Nach den zwei Tagen Klettern auf der Tegernseer Hütte, ging es für die Anderen wieder nach Hause, für mich erst so richtig los. Nach kurzem Umpacken an den Autos spulte ich wieder mit dem Rad los. Je nach Gelände, musste ich immer mal wieder anhalten, um die Kette auf ein größeres oder kleineres Ritzel zu legen. Den kaputten Umwerfer von Jakobs Fahrrad (Gracias Amigo!) hatte ich vor der Tour weg geschraubt. Über den Achenpass und am Achensee entlang konnte ich dann endlich ins Inntal schießen, wo es im Tal mit deutlich weniger Bremsbelag weiter
nach Innsbruck ging. Zur Abwechslung auf dem Weg dorthin, wurde ich von zwei „netten“ Österreichern angeschissen, weil ich mich nicht bei Ihnen bedankte, dass sie auf dem Fahrradweg (!) mit sechs hässlichen Hunden Platz gemacht haben. Ich nur so: „Jaja, ich muss los, habe Hunger“. Nach einem Burrito vom Laden des Vertrauens und einer Nacht auf dem Sofa ging es am nächsten Tag in Richtung Brenner weiter.

Die Höhenmeter bis ins Valser Tal haben mit dem schweren Fahrrad dann doch mehr Zeit eingenommen als geplant war. Eigentlich wollte ich an dem Tag schon noch auf den Ski stehen, aber ich bin leider nicht über die regnerische Wolkendecke hinweg gekommen. Stattdessen hab ich meine zwei Bier gezischt und Zeitungen gelesen, bis dann endlich dunkel wurde. Als Mitten in
der Nacht ein Gewitter aufgezogen ist, hab ich gemerkt, dass mein Schlafplatz mit Biwaksack eher so semi-gut ist. Die Nacht war dann noch etwas gewittrig und auch kürzer als erhofft, aufstehen war dann auch kein Problem mehr.

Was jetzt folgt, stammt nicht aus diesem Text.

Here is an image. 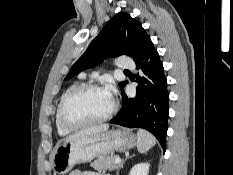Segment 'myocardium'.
Returning a JSON list of instances; mask_svg holds the SVG:
<instances>
[{
	"mask_svg": "<svg viewBox=\"0 0 233 175\" xmlns=\"http://www.w3.org/2000/svg\"><path fill=\"white\" fill-rule=\"evenodd\" d=\"M95 89H104V88L100 84L84 83V84H80V85L76 86L75 88H73L71 91H69L65 95V97L62 99V101L59 105V110H58L59 121L65 128H68L70 130H74V129H80V128L100 124L102 122L107 121L109 118H111L115 114V112L117 110V104H116L115 100L112 98L111 108L109 109V111L105 115H103L100 118L88 120V121H84V122H73L67 117L66 109H67L69 102L78 94H80L84 91L95 90Z\"/></svg>",
	"mask_w": 233,
	"mask_h": 175,
	"instance_id": "myocardium-1",
	"label": "myocardium"
}]
</instances>
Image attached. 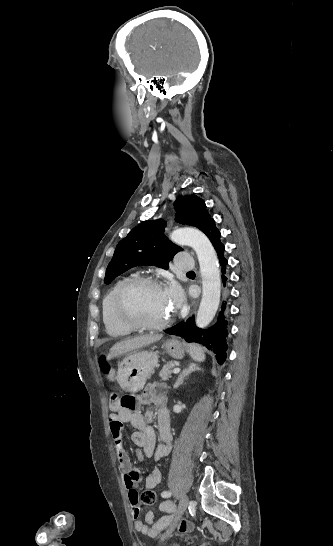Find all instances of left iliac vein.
Here are the masks:
<instances>
[{"label": "left iliac vein", "mask_w": 333, "mask_h": 546, "mask_svg": "<svg viewBox=\"0 0 333 546\" xmlns=\"http://www.w3.org/2000/svg\"><path fill=\"white\" fill-rule=\"evenodd\" d=\"M188 503H189L188 496L183 495L180 502H179L177 513H176V516H175V518L173 520V523H172V525L170 527V530L163 536V538H166L174 530V528L177 526V524L180 521L182 515L184 514V512L187 509Z\"/></svg>", "instance_id": "1"}]
</instances>
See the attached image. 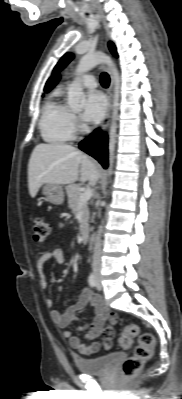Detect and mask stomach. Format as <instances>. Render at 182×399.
I'll use <instances>...</instances> for the list:
<instances>
[{"mask_svg":"<svg viewBox=\"0 0 182 399\" xmlns=\"http://www.w3.org/2000/svg\"><path fill=\"white\" fill-rule=\"evenodd\" d=\"M42 192L52 204L61 205L64 202V191L61 185L47 183L42 187Z\"/></svg>","mask_w":182,"mask_h":399,"instance_id":"obj_1","label":"stomach"}]
</instances>
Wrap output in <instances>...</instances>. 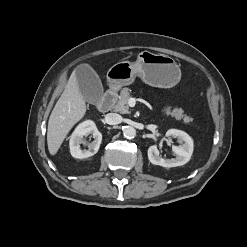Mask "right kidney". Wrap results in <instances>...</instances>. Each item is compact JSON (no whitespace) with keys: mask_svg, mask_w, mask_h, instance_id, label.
Here are the masks:
<instances>
[{"mask_svg":"<svg viewBox=\"0 0 247 247\" xmlns=\"http://www.w3.org/2000/svg\"><path fill=\"white\" fill-rule=\"evenodd\" d=\"M92 134L94 141L88 144V149H81L80 144L85 143L84 138ZM102 141V134L98 131L95 123L86 120L79 124L70 138V153L74 158L84 159L97 153Z\"/></svg>","mask_w":247,"mask_h":247,"instance_id":"ca27d5eb","label":"right kidney"}]
</instances>
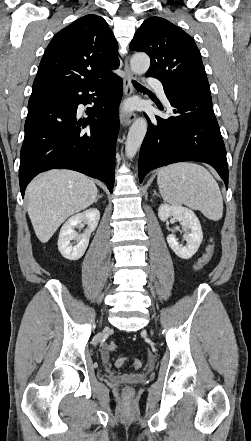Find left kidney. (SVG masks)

Dann musste ich am nächsten Tag die Ski auch noch 2/3 der Tour tragen, denn im Juni liegt ja bekanntlich nicht mehr so super viel Schnee. Die Abfahrt über „Schnee“, Steine, Gras und Bäche war aber sehr witzig. Nach Vennspitze, Rossgrubenkofel und Silleskogel packte ich wieder alles aufs Fahrrad und düste in Rekordzeit nach Innsbruck zurück, dass ich sogar noch vor der Zug-Abfahrt
Kaffee trinken konnte. Auch wenn zu wenig Schnee lag, gelohnt hat es sich trotzdem!